● **Task prompt**
Look through the entries. Copy each line that has the word "button".

(Pixel coordinate grounding data)
===

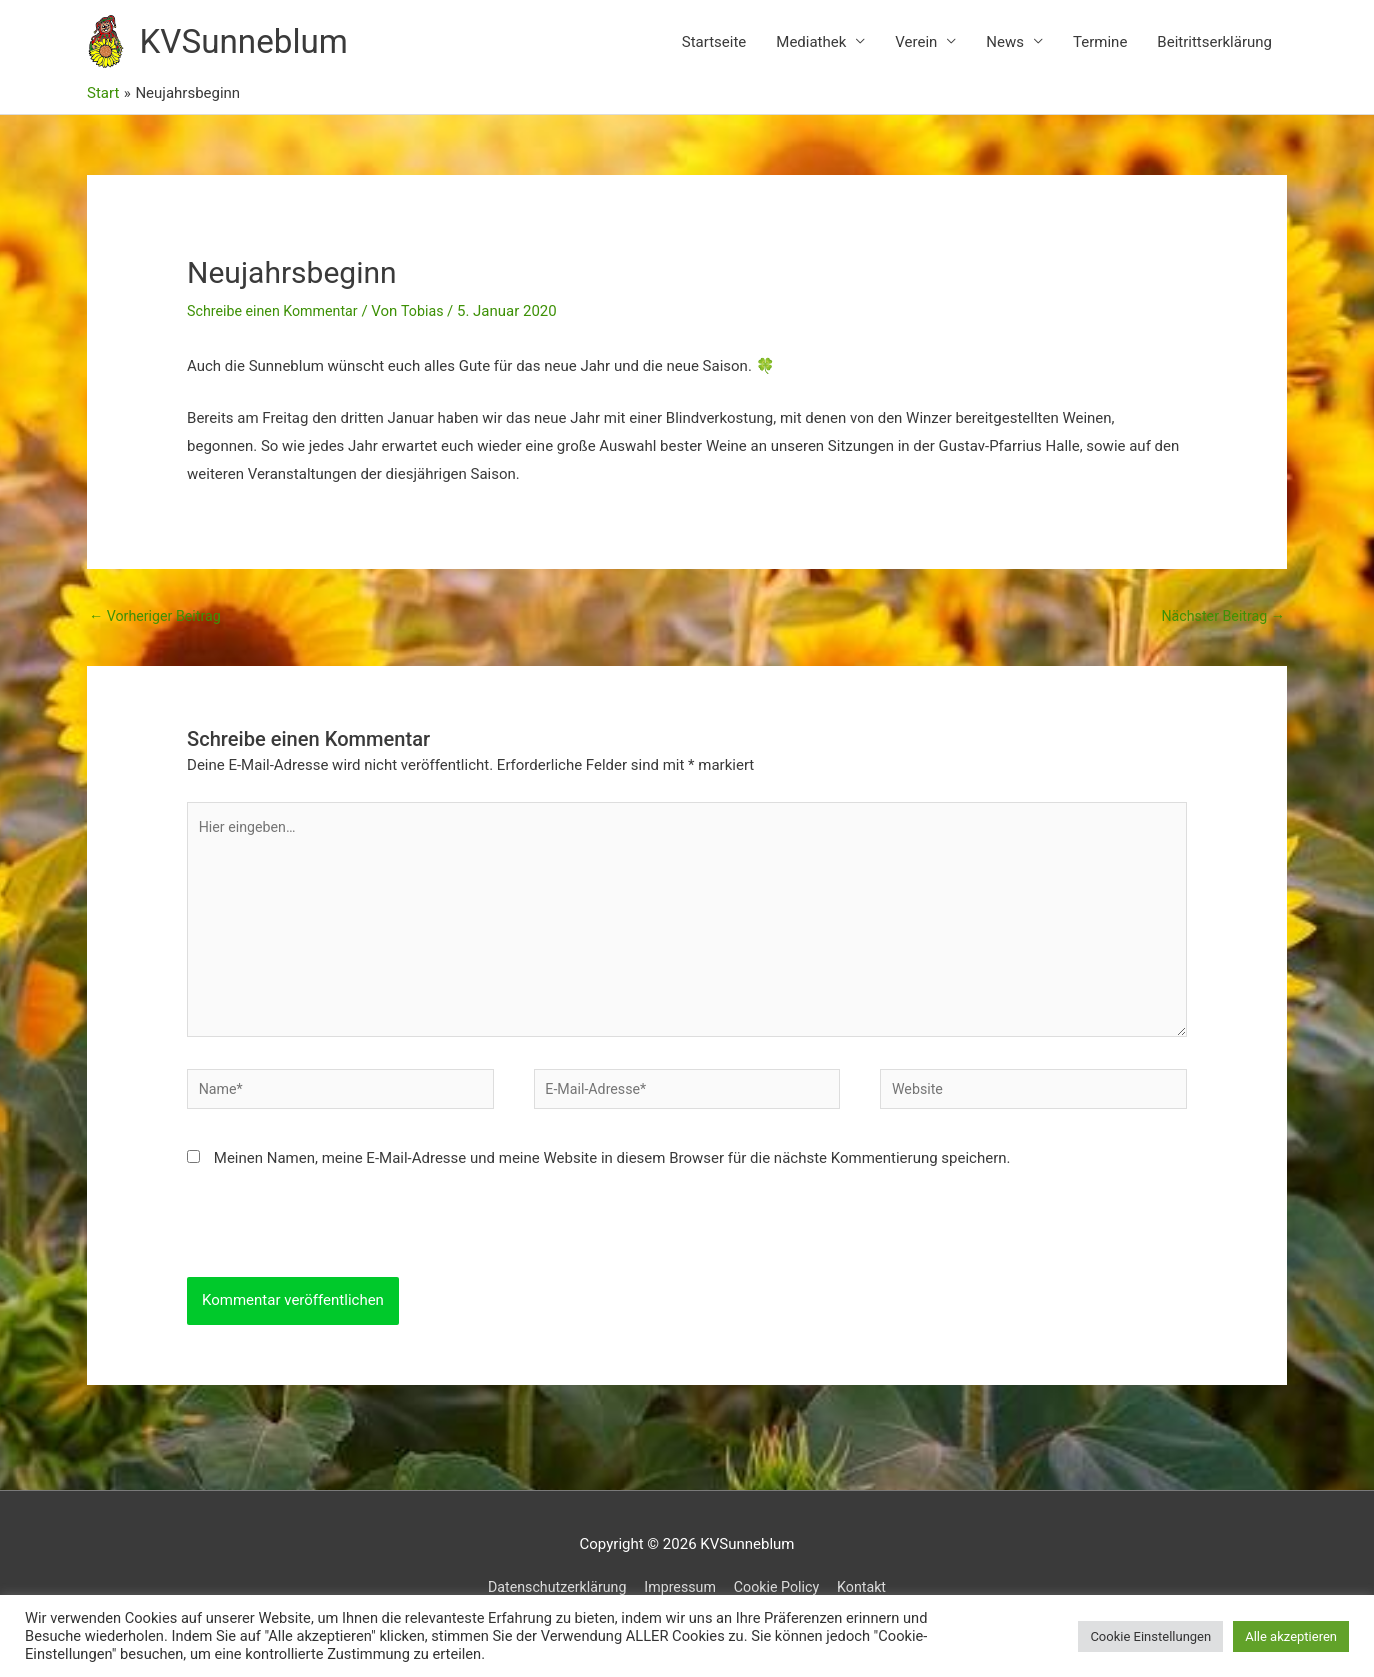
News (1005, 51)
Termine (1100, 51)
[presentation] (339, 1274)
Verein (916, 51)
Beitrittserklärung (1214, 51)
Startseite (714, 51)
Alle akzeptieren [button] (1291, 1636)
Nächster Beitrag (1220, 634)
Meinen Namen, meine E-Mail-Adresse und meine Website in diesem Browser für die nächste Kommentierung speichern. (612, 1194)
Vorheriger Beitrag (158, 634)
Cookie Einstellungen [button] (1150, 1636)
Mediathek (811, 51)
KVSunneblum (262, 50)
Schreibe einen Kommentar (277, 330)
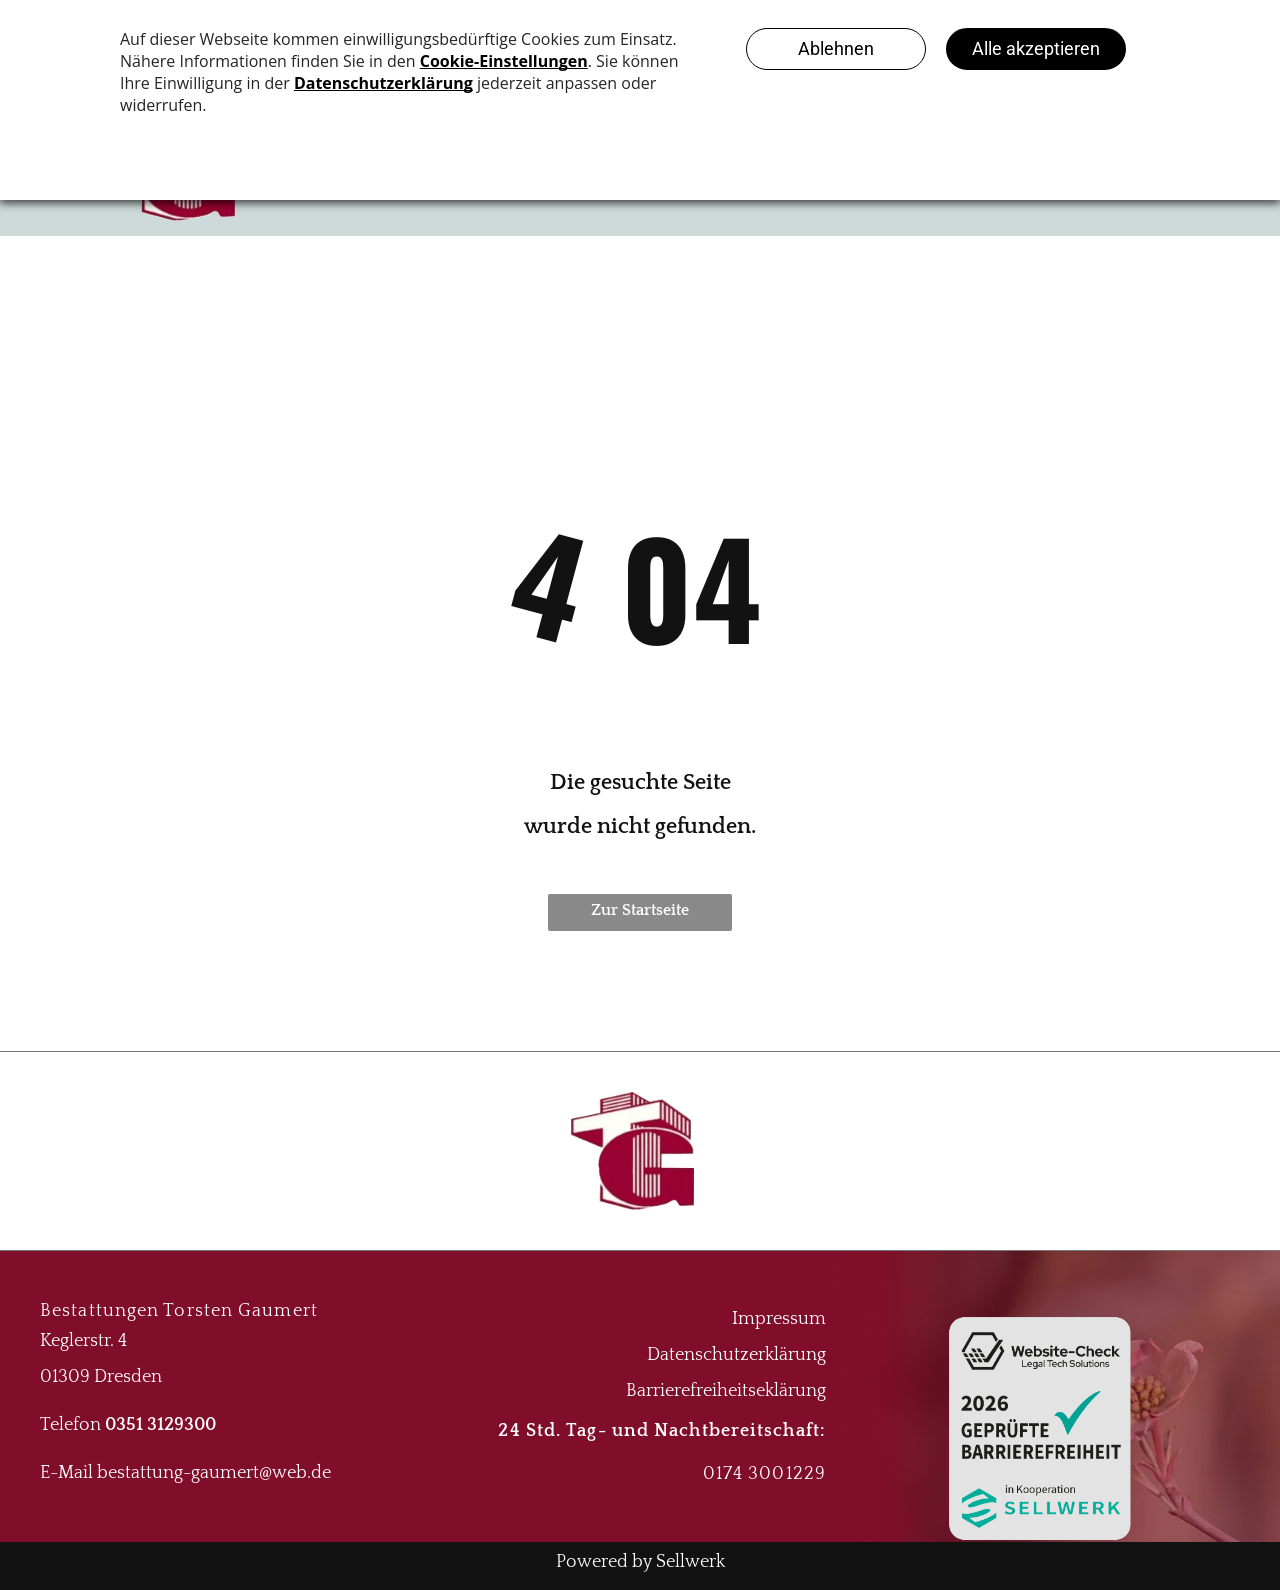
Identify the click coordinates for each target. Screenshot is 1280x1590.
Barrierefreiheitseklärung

===

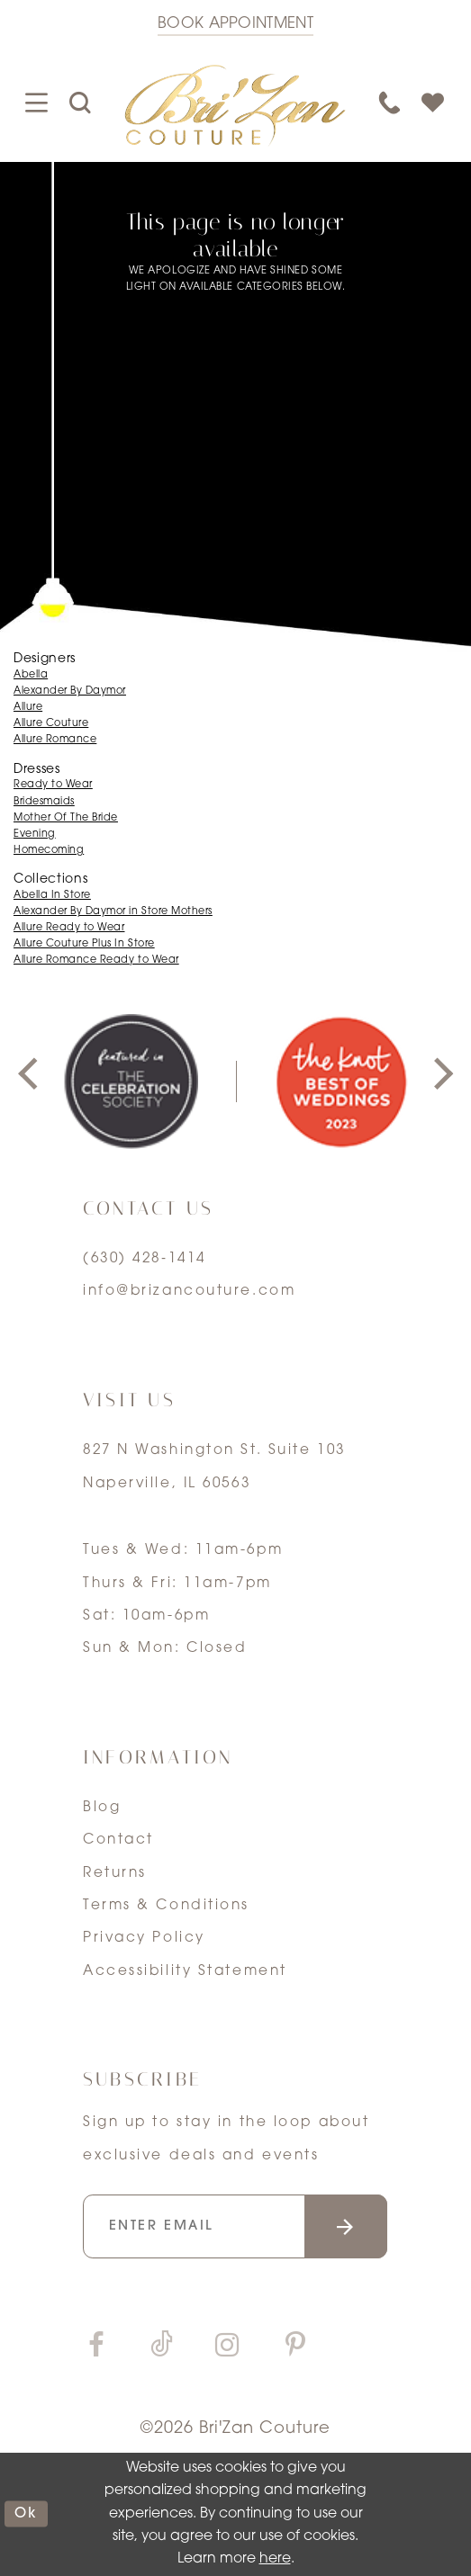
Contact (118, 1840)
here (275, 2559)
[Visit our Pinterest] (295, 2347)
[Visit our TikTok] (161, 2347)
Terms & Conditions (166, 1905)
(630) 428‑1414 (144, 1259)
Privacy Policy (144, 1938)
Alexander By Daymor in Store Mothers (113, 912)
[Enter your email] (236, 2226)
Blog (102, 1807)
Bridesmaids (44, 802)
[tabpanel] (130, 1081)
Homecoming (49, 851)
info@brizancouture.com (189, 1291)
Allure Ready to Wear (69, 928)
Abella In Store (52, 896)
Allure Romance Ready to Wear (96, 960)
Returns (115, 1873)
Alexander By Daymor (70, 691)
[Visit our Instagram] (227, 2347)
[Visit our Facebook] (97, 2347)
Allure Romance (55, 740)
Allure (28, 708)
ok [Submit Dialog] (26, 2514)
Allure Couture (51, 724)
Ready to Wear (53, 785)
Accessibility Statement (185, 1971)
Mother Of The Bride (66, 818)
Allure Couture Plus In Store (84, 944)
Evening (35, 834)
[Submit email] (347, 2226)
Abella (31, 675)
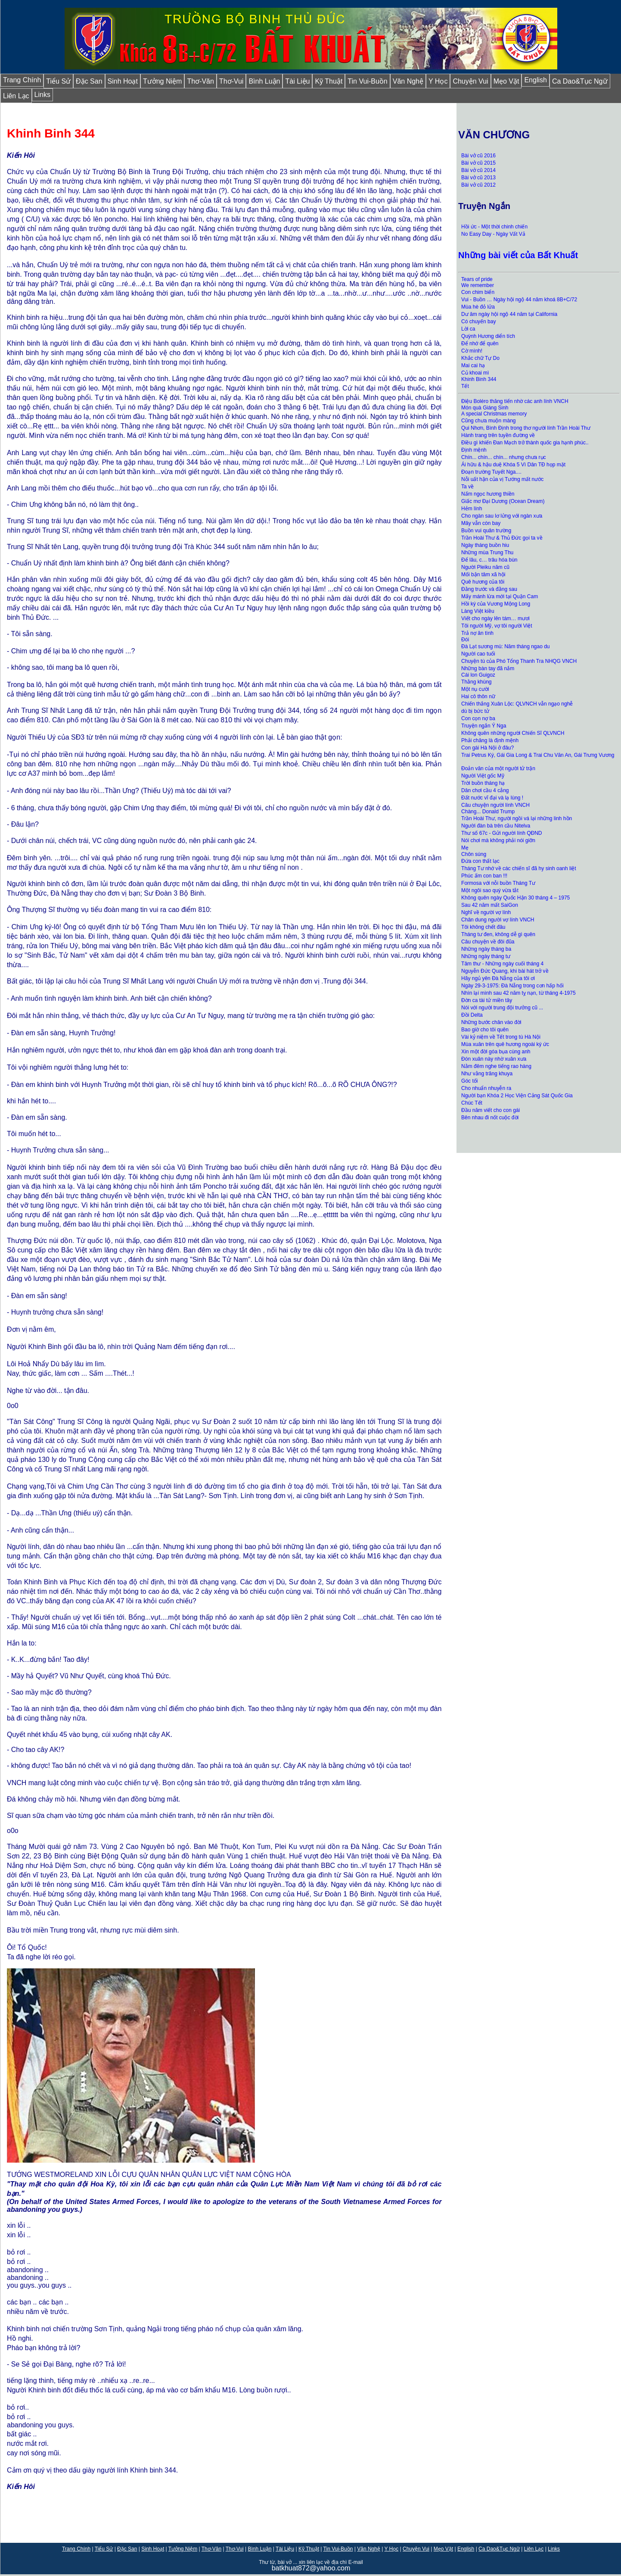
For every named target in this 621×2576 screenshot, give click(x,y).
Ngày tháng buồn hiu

===

● **Solution to this task**
Alle akzeptieren [button] (1291, 1636)
Cookie Einstellungen [button] (1150, 1636)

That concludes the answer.